TASK ITEM: Everything in the entries except the pictures must be duplicated exactly.

*** Begin section ***

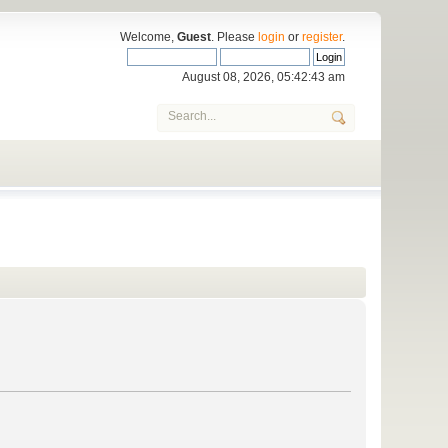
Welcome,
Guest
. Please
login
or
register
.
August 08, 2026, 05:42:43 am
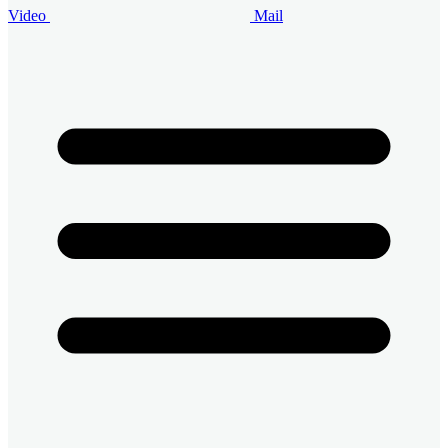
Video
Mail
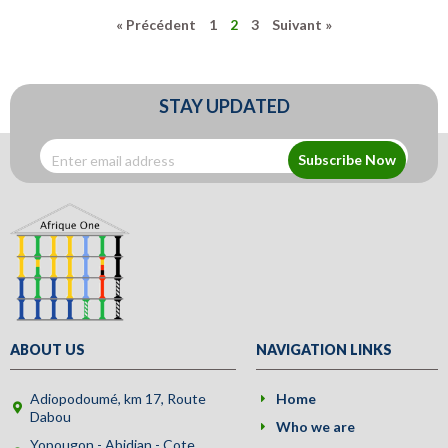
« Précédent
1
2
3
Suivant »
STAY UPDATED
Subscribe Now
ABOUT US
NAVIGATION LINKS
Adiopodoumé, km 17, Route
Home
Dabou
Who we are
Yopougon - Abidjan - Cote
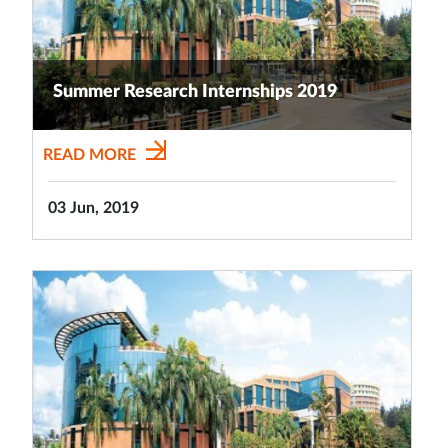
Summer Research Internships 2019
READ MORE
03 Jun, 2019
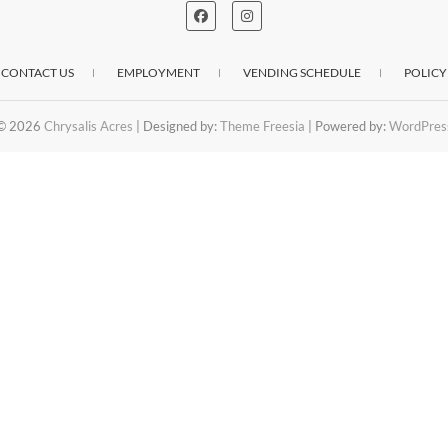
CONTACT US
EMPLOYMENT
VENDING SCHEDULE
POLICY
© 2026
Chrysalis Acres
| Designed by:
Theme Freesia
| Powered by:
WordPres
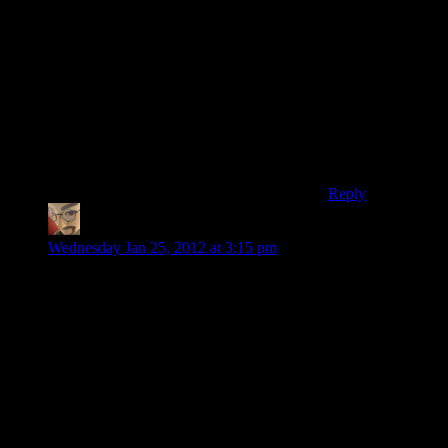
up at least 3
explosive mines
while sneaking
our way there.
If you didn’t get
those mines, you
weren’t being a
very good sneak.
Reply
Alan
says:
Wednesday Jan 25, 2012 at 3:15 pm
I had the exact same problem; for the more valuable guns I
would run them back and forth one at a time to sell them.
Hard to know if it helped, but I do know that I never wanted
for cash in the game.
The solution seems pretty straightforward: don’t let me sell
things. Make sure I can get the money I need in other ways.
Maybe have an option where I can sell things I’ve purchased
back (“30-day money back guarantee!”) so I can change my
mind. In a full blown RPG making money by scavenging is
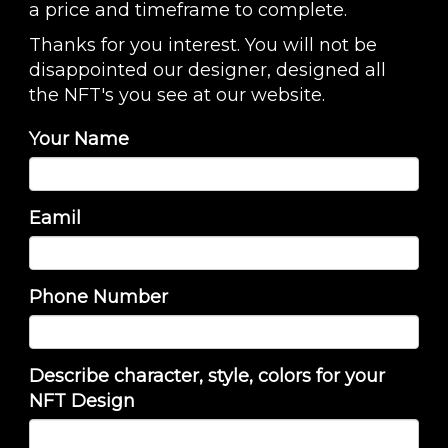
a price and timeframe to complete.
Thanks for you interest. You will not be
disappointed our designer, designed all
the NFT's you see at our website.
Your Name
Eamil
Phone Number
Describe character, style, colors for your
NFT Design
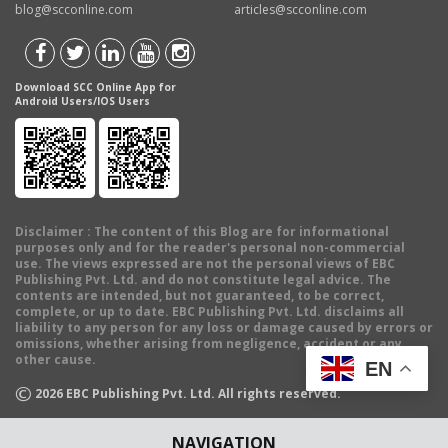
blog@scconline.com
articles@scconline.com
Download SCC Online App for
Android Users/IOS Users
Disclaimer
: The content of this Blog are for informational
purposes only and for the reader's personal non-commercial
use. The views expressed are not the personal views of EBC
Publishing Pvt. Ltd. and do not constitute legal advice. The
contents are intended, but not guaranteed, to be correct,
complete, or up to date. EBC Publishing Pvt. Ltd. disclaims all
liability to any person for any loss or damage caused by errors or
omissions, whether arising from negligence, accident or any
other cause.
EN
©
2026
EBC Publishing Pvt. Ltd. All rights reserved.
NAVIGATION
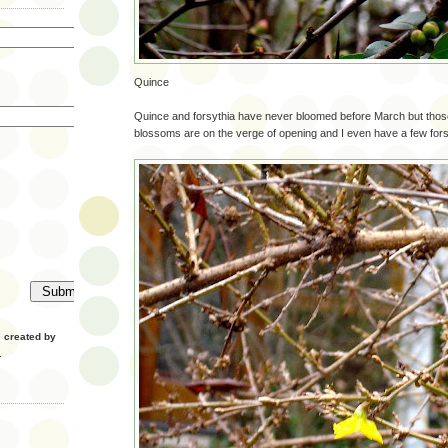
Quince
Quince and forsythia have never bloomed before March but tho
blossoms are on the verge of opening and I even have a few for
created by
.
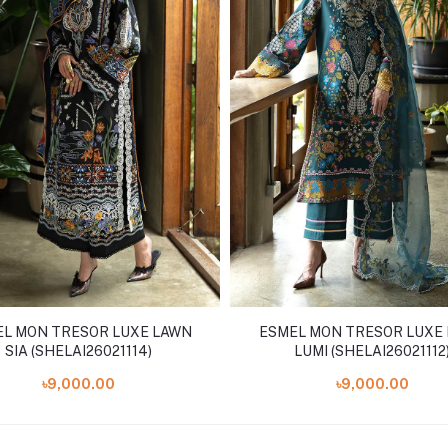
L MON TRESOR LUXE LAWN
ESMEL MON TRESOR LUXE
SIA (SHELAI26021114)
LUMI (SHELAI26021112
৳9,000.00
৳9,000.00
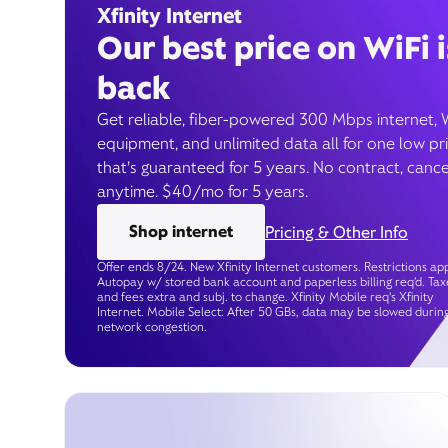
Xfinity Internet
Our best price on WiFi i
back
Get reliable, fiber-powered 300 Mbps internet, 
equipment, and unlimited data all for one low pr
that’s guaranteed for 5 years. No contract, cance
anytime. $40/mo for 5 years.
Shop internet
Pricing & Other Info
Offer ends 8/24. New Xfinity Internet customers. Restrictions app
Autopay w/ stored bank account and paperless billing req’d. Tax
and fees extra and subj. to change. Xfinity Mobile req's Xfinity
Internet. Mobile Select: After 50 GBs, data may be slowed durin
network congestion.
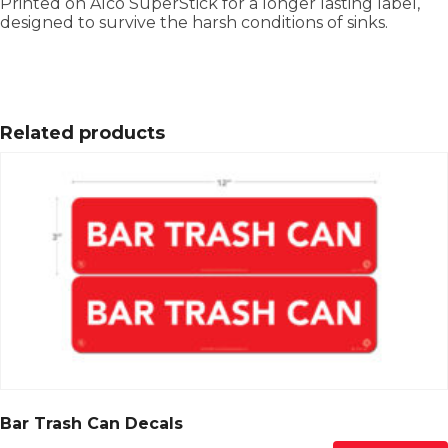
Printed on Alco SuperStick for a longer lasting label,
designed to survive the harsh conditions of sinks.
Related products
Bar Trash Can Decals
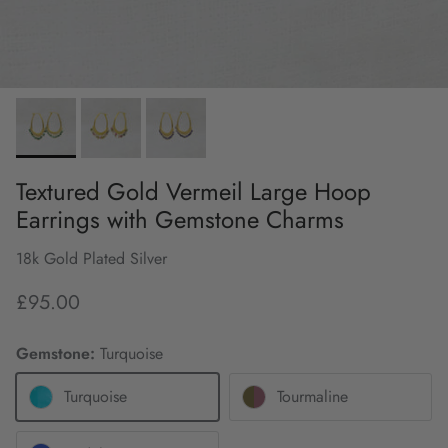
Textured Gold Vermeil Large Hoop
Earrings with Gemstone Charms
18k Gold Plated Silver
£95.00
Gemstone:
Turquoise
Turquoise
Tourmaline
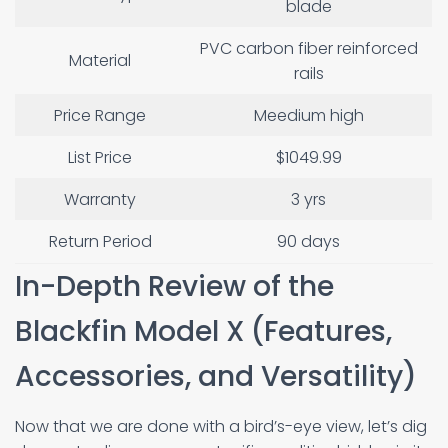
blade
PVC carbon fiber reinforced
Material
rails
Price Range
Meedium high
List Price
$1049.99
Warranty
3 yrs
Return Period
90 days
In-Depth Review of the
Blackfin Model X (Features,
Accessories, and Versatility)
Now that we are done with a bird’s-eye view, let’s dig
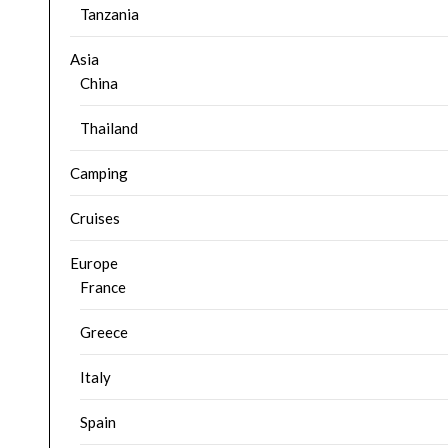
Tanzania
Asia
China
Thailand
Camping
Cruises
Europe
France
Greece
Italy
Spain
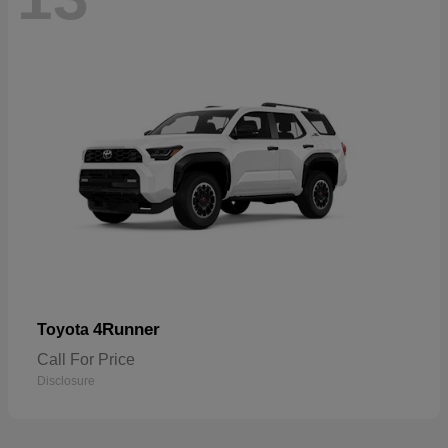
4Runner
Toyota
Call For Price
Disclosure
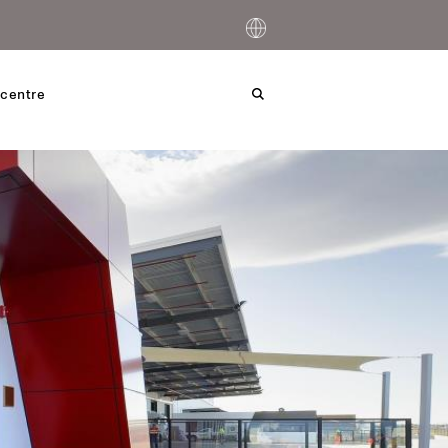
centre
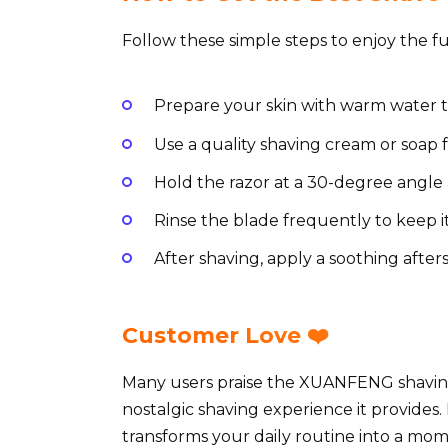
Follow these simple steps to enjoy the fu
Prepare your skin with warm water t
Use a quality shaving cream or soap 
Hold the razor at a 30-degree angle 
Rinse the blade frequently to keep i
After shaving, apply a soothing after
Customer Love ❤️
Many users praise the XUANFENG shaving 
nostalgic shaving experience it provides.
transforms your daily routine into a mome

*** End section ***

TASK ANSWER:
Welcome,
Guest
. Please
login
or
register
.
August 08, 2026, 05:42:43 am
Video
Mail
« Précédent
1
2
3
Suivant »
STAY UPDATED
Subscribe Now
ABOUT US
NAVIGATION LINKS
Adiopodoumé, km 17, Route
Home
Dabou
Who we are
Yopougon - Abidjan - Cote
Summer Research Internships 2019
READ MORE
03 Jun, 2019
CONTACT US
EMPLOYMENT
VENDING SCHEDULE
POLICY
© 2026
Chrysalis Acres
| Designed by:
Theme Freesia
| Powered by:
WordPres
up at least 3
explosive mines
while sneaking
our way there.
If you didn’t get
those mines, you
weren’t being a
very good sneak.
Reply
Alan
says:
Wednesday Jan 25, 2012 at 3:15 pm
I had the exact same problem; for the more valuable guns I
would run them back and forth one at a time to sell them.
Hard to know if it helped, but I do know that I never wanted
for cash in the game.
The solution seems pretty straightforward: don’t let me sell
things. Make sure I can get the money I need in other ways.
Maybe have an option where I can sell things I’ve purchased
back (“30-day money back guarantee!”) so I can change my
mind. In a full blown RPG making money by scavenging is
a price and timeframe to complete.
Thanks for you interest. You will not be
disappointed our designer, designed all
the NFT's you see at our website.
Your Name
Eamil
Phone Number
Describe character, style, colors for your
NFT Design
blog@scconline.com
articles@scconline.com
Download SCC Online App for
Android Users/IOS Users
Disclaimer
: The content of this Blog are for informational
purposes only and for the reader's personal non-commercial
use. The views expressed are not the personal views of EBC
Publishing Pvt. Ltd. and do not constitute legal advice. The
contents are intended, but not guaranteed, to be correct,
complete, or up to date. EBC Publishing Pvt. Ltd. disclaims all
liability to any person for any loss or damage caused by errors or
omissions, whether arising from negligence, accident or any
other cause.
EN
©
2026
EBC Publishing Pvt. Ltd. All rights reserved.
NAVIGATION
Quince
Quince and forsythia have never bloomed before March but tho
blossoms are on the verge of opening and I even have a few for
created by
.
L MON TRESOR LUXE LAWN
ESMEL MON TRESOR LUXE
SIA (SHELAI26021114)
LUMI (SHELAI26021112
৳9,000.00
৳9,000.00
Xfinity Internet
Our best price on WiFi i
back
Get reliable, fiber-powered 300 Mbps internet, 
equipment, and unlimited data all for one low pr
that’s guaranteed for 5 years. No contract, cance
anytime. $40/mo for 5 years.
Shop internet
Pricing & Other Info
Offer ends 8/24. New Xfinity Internet customers. Restrictions app
Autopay w/ stored bank account and paperless billing req’d. Tax
and fees extra and subj. to change. Xfinity Mobile req's Xfinity
Internet. Mobile Select: After 50 GBs, data may be slowed durin
network congestion.
Printed on Alco SuperStick for a longer lasting label,
designed to survive the harsh conditions of sinks.
Related products
Bar Trash Can Decals
Textured Gold Vermeil Large Hoop
Earrings with Gemstone Charms
18k Gold Plated Silver
£95.00
Gemstone:
Turquoise
Turquoise
Tourmaline
blade
PVC carbon fiber reinforced
Material
rails
Price Range
Meedium high
List Price
$1049.99
Warranty
3 yrs
Return Period
90 days
In-Depth Review of the
Blackfin Model X (Features,
Accessories, and Versatility)
Now that we are done with a bird’s-eye view, let’s dig
Tanzania
Asia
China
Thailand
Camping
Cruises
Europe
France
Greece
Italy
Spain
4Runner
Toyota
Call For Price
Disclosure
centre
Follow these simple steps to enjoy the fu
Prepare your skin with warm water t
Use a quality shaving cream or soap 
Hold the razor at a 30-degree angle 
Rinse the blade frequently to keep i
After shaving, apply a soothing after
Customer Love ❤️
Many users praise the XUANFENG shaving 
nostalgic shaving experience it provides.
transforms your daily routine into a mome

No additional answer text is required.